DISCOURS DE M. ÉMILE AUGIER
au nom de l’académie française
Messieurs,

Le grand poëte que la France vient de perdre voulait bien m’accorder une place dans son amitié ; c’est à quoi j’ai dû l’honneur d’être choisi par l’Académie française pour apporter ici l’expression d’une douleur partagée par l’Institut tout entier.

Mais qu’est-ce que notre deuil de famille devant le deuil national qui fait cortège à notre illustre confrère ?

Toute la France est là, cette France dont Victor Hugo restait après nos désastres le plus légitime orgueil et la plus fière consolation, car il l’a dit lui-même :

Rien de ces noirs débris ne sort que toi, pensée.
Poésie immortelle, à tous les vents bercée.

Et la sienne est immortelle en effet !

Faut-il vous parler de l’éclat incomparable de son œuvre ? de cette imagination merveilleuse, de cette magnificence de style, de cette hauteur de pensée qui font de lui un maître sans pareil ? Ses droits à l’admiration des siècles sont proclamés plus éloquemment que je ne le saurais faire par cette cérémonie sans précédent, par cette affluence de populations accourues des quatre points cardinaux à ce pèlerinage du Génie.

Grand et salutaire spectacle, messieurs.

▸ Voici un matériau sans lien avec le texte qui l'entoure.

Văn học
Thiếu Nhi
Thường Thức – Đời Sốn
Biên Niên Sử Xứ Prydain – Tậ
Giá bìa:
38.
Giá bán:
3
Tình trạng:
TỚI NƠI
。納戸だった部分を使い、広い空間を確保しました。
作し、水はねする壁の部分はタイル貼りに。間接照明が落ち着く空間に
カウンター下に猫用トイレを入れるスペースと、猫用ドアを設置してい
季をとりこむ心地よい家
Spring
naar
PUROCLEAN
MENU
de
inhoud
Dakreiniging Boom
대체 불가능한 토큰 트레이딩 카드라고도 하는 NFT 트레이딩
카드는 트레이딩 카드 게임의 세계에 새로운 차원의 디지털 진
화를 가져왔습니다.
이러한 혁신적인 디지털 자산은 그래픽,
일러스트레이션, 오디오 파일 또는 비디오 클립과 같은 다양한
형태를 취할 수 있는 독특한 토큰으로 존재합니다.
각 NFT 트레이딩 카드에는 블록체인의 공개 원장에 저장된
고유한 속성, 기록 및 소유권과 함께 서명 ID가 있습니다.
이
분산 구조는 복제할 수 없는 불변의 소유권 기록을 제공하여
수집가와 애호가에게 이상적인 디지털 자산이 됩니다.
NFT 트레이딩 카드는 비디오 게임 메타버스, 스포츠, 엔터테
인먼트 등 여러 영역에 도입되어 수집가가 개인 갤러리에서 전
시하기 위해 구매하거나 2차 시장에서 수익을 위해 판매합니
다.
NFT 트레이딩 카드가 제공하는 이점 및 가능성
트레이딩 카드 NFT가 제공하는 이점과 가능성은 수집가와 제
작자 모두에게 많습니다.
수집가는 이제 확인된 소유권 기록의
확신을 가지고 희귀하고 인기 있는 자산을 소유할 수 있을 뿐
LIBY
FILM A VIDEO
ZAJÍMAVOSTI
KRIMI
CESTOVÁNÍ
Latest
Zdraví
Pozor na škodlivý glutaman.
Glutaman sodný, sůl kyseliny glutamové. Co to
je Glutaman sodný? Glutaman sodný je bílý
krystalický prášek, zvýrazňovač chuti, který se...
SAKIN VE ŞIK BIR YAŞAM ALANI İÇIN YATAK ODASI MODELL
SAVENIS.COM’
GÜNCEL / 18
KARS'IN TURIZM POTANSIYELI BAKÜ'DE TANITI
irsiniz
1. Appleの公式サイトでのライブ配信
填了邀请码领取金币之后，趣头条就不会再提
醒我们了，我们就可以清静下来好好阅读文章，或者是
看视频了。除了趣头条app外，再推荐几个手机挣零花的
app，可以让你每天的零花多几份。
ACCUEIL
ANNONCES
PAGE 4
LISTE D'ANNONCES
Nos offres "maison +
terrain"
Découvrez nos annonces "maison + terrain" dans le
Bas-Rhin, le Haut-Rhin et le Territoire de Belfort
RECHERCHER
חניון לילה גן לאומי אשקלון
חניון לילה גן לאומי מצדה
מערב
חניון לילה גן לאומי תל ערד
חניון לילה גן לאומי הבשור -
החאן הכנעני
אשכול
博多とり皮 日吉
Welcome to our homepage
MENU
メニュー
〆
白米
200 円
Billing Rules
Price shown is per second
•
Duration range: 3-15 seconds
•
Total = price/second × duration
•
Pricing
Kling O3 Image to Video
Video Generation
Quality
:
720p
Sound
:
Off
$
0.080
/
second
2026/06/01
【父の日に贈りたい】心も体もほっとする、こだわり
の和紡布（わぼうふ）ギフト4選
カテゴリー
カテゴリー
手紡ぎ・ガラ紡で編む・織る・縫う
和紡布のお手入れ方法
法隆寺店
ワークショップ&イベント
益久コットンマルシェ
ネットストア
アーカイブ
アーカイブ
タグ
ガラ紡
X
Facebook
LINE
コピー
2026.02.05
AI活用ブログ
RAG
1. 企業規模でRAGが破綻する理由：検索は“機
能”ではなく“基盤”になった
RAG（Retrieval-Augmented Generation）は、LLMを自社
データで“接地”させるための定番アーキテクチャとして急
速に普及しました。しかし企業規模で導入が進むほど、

Il est juste, il est beau qu’une patrie rende en honneurs à ses fils ce qu’elle reçoit d’eux en illustration.

Au souverain poëte, la France rend aujourd’hui les honneurs souverains.

Elle dresse son catafalque sous cet Arc de Triomphe qu’il a chanté et sous lequel jusqu’ici elle n’avait encore fait passer qu’un triomphateur, celui qu’elle a entre tous surnommé le Grand.

Elle n’est pas prodigue de ce beau surnom. Elle en fait presque l’apanage exclusif des conquérants. Il n’y avait qu’un poëte couronné par elle de cette auréole : il y en aura deux désormais, et comme on dit le Grand Corneille, on dira le Grand Hugo.

Il y a dans la plus haute renommée une partie caduque dont elle se dégage par la mort.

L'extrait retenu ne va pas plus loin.